29 Mayıs 2012 Salı

neden 3 çocuk...

Malumunuz Başbakan Erdoğan, her konuşmasında bir konunun altını özellikle çiziyor... Özellikle de nikahlarda... 3 çocuk istiyorum... Erdoğan'a göre amaç, nüfusun yaşlanmasını önlemek, genç ve dinamik bir toplum yaratmak...

Hatta bu talebini Kazakistan'da toprak geniş deyip 5 çocuğa da çıkarttı da neyse, o bizi ilgilendirmez... Kazakların sorunu...
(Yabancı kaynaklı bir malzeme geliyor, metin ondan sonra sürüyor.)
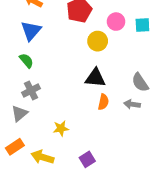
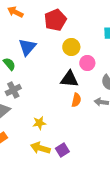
pink circle: (116, 22) -> (87, 63), moved
blue triangle: (31, 31) -> (27, 47), moved
yellow arrow: (42, 157) -> (40, 148), moved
Peki Başbakan neden ısrarla 3 çocuk istiyor... Gerekçe gerçekten de genç nüfus mu oluşturmak...

Bana göre öyle değil... Amaç ve kafaların ardındaki asıl gerekçe, kadınları eve hapsetmek... Neden mi? Basit... Tek çocuk olduğunda kadınların yüzde 40'ı işe dönemiyor... 2 çocuk olduğunda bu oran yüzde 60'lara yükseliyor.. Gelin siz düşünün. 3 çocuk sahibi bir kadının işe dörme olasılığını... Neredeyse hiç...

Bu mu kadına değer vermek, bu mu kadını el üstünde tutmak... Kamu spotlarında kızlarımızı okutalım diye nutuk çeken siyasileri görünce insan şaşırıyor... İki yüzlülük bu olsa gerek diyor insan...
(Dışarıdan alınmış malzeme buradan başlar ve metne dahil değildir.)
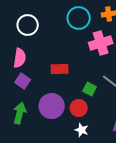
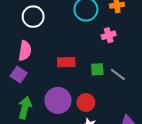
pink cross: (101, 43) -> (109, 35), size x0.6
purple square: (23, 81) -> (19, 75), moved
green square: (90, 89) -> (97, 69), moved, turned -32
Evet 3 çocuğun asıl gerekçesi, kadınları üretimden uzat tutmak... İş bu kadar basit...

24 Mayıs 2012 Perşembe

İ.N.Ş. (idris naim şahin)

Ahmet kaya bir şarkısında şöyle diyordu... Nerden baksan tutarsızlık... Evet aynen öyle Uludere'de 34 kişinin öldüğü bombardıman sonrası yaşananlar....

Dile kolay 34 can gitti... Tepkiler farklıydı... Onlara PKK'lı diyen de vardı, sıradan köylülerdi diyen de... Ne olursa olsun yitip giden 34 kişiydi onlar...
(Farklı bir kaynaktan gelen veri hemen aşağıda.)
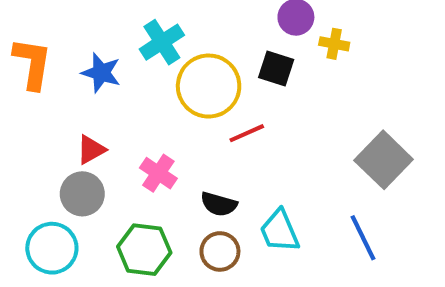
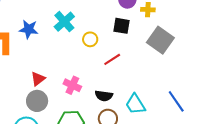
blue star: (101, 73) -> (29, 29), moved
yellow circle: (209, 86) -> (90, 39), size x0.5
gray square: (384, 160) -> (160, 40), moved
Tazminat, özür derken, Başbakan Erdoğan çooook uzaklardan bir şeyler söyleyiverdi... Ama noktayı birinin koyması gerekiyordu. O isim kısa sürede ortaya çıktı. İçişleri Bakanı İdris Naim Şahin.

NTV'de öğle saatlerinde çıktı ekrana... Söz Uludere'de emri kimin verdiğine geldi. Bakan sadece 3 cümle kurdu. Ve şöyle dedi. Emri Hava Kuvvetlerinde o görüntüleri analiz eden komutanlar verdi. Sonrasında emri kimin verdiği konusunda tek bir cümle daha etmedi.. Ama daha valim cümleler kurdu. Ölen 34 kişiye ''figüran'' dedi, ''özür dilenecek durum yok'' diye de ekledi...

Aslında kimse şaşırmadı bu sözlere... Eee diyen Bakan Şahin'di. Gaf ustası Şahin... Gel de art niyet arama. Neden Şahin konuştu. Şimdi bazı akıllılar şöyle diyecek, İçişleri Bakanı o konuşacak tabii. Eyvallah da durum öyle değil beyler bayanlar... Bugüne dek her söylediği cümleyle herkesi birbirine düşüren birine böyle bir konuda nasıl söz hakkı verirsin arkadaş...

Verirsin tabii. Şimdi ahali, İdris Naim'dir ne yapsa yeridir diyecek, sineye çekecek... Ve belki kısa süre sonra da Başbakan, Şahin bakanını geri çekecek, unutalacak gidecek...

Bugüne dek çokça yaşandı böyle senaryolar.. Artık şaşırmamak lazım. Büyükler der ya, layık olduğun gibi yönetilirsin diye. Ama artık aza layık olmamak lazım... Türkiye böyleleriyle büyük düşünemez...

19 Mayıs 2012 Cumartesi

ah protokol, vah protokol...

Hükümet naptı, resmi bayramlarla ilglii yönetmeliği değiştirdi. Artık çocuklar, gençler, iktidarın deyimiyle ''demode'' kutlamalardan kurtuldu.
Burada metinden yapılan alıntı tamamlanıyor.